───── Task input

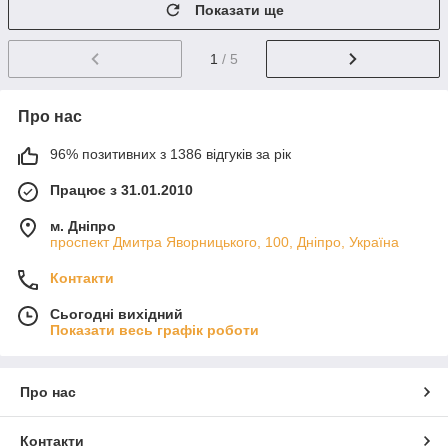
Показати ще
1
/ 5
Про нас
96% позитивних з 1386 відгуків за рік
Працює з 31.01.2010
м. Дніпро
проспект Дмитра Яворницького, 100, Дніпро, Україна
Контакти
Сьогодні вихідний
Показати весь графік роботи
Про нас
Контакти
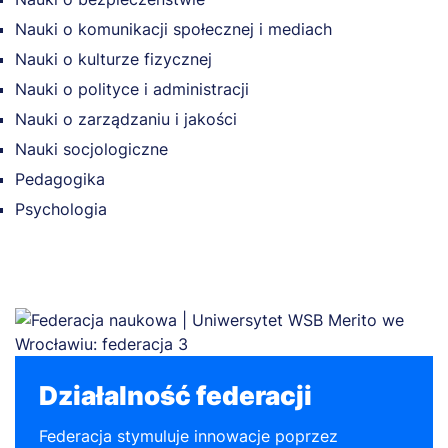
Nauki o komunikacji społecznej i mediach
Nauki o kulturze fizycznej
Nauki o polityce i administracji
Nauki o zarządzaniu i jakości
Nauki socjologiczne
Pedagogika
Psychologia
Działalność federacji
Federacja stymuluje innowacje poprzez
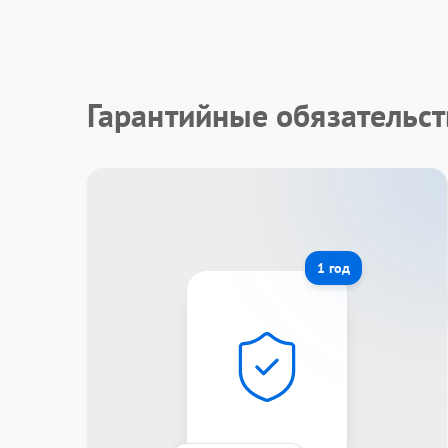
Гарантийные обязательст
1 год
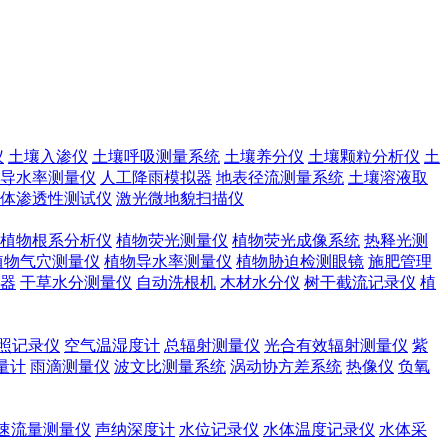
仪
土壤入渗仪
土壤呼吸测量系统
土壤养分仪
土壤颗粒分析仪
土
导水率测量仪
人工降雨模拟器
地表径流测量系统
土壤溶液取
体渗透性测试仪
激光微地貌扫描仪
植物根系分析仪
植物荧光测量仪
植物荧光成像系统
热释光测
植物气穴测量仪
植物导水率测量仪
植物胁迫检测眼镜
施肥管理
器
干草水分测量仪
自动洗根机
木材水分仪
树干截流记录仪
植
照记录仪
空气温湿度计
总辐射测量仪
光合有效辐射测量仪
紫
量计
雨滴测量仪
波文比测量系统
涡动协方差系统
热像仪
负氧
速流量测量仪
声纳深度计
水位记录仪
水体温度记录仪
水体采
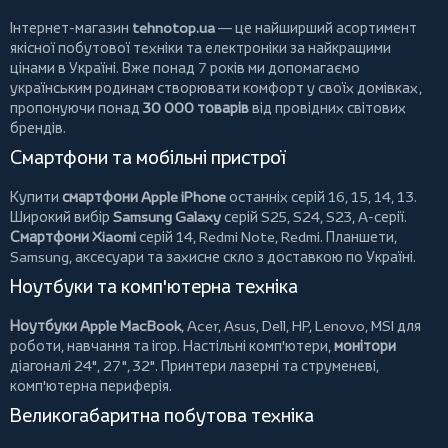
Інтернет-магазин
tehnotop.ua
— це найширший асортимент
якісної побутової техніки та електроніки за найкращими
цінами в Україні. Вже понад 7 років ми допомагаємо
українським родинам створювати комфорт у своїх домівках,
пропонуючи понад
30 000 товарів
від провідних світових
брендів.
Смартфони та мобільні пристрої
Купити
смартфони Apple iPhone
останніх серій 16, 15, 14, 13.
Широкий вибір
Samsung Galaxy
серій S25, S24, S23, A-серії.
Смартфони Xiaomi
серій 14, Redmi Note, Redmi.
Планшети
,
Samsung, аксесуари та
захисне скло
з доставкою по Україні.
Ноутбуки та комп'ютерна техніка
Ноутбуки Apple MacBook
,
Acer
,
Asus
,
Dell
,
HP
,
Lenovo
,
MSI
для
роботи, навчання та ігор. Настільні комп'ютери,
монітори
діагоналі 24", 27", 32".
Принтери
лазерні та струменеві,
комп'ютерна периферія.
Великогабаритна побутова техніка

──────────
───── Task input

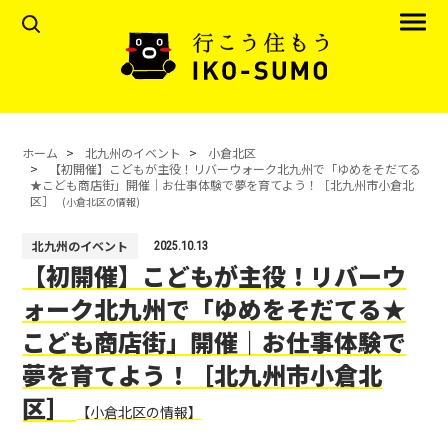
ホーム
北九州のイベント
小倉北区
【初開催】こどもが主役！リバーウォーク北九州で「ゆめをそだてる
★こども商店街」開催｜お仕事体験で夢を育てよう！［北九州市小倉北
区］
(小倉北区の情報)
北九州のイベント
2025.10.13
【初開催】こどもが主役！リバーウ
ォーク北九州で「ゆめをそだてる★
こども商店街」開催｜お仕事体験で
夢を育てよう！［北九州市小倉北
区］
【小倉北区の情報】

──────────
───── Task input

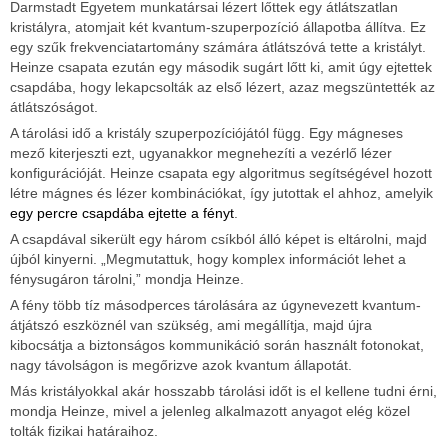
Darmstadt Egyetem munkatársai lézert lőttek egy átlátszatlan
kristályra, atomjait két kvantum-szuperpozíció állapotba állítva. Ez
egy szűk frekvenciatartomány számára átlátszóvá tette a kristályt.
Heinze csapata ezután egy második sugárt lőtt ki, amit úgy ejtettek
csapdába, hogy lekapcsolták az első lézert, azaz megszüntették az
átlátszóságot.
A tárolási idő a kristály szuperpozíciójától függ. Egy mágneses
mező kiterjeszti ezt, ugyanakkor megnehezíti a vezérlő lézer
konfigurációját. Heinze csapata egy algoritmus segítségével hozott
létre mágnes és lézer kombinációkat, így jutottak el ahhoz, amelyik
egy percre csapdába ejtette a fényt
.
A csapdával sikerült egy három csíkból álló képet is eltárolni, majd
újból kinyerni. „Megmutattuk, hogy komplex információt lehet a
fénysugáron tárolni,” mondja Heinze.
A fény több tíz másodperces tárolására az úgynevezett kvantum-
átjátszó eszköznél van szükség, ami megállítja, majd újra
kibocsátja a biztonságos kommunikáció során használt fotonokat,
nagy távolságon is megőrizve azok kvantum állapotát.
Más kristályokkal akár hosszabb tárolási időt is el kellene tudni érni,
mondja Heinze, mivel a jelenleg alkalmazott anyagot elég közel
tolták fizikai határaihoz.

──────────

### Work to be completed
When a line in the data contains "ゆめをそだてる", return it as written.

### Task response
【初開催】こどもが主役！リバーウォーク北九州で「ゆめをそだてる
ォーク北九州で「ゆめをそだてる★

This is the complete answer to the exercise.